- _MATERIALS PROVIDED_

[Start of Attachment]

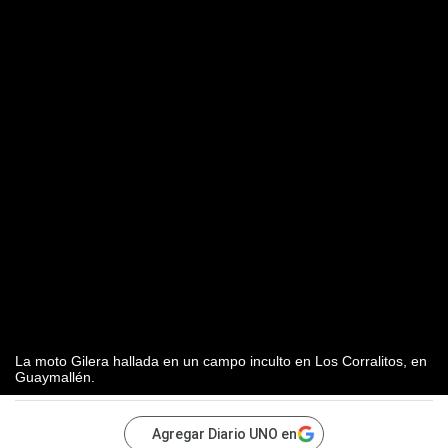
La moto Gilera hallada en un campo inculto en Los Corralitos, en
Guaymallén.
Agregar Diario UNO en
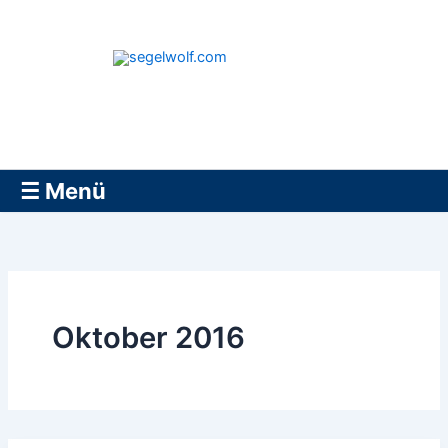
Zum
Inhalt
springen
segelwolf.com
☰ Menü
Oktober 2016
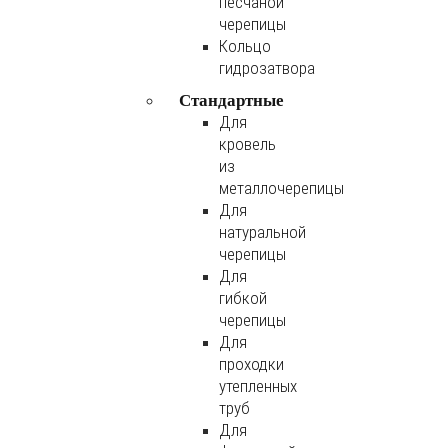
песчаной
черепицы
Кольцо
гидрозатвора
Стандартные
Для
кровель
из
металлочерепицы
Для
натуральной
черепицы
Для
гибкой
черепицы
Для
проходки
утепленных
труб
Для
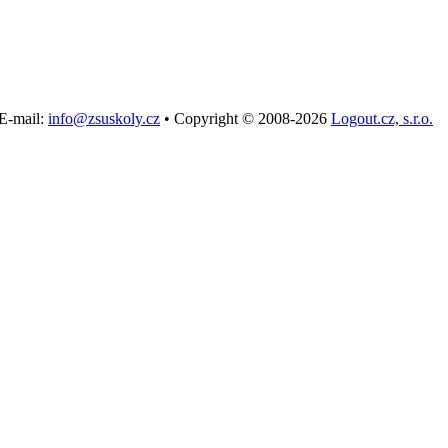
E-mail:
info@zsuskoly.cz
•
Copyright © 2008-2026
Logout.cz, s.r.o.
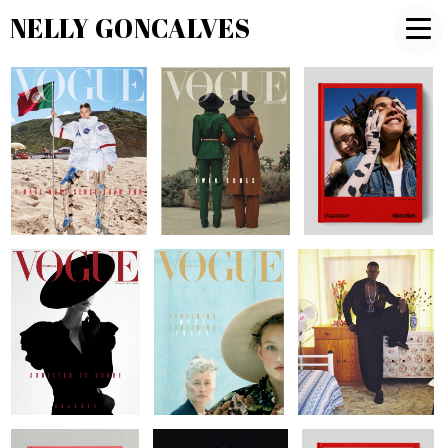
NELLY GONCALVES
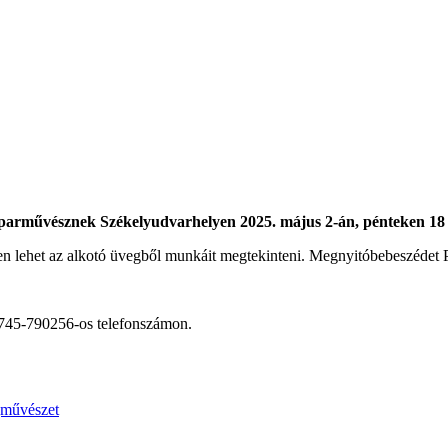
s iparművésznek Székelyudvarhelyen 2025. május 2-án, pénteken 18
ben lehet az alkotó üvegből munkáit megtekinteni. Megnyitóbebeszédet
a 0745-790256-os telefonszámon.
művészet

[End of Attachment]

- _DIRECTIONS FOR THIS TASK_
Print once more, exactly, the lines that start at the top of the records above and end at the line with "NELLY GONCALVES", skipping all pictures.

- _SOLUTION FOR THIS EXERCISE_
La moto Gilera hallada en un campo inculto en Los Corralitos, en
Guaymallén.
Agregar Diario UNO en
Zum
Inhalt
springen
segelwolf.com
☰ Menü
Oktober 2016
песчаной
черепицы
Кольцо
гидрозатвора
Стандартные
Для
кровель
из
металлочерепицы
Для
натуральной
черепицы
Для
гибкой
черепицы
Для
проходки
утепленных
труб
Для
E-mail:
info@zsuskoly.cz
•
Copyright © 2008-2026
Logout.cz, s.r.o.
NELLY GONCALVES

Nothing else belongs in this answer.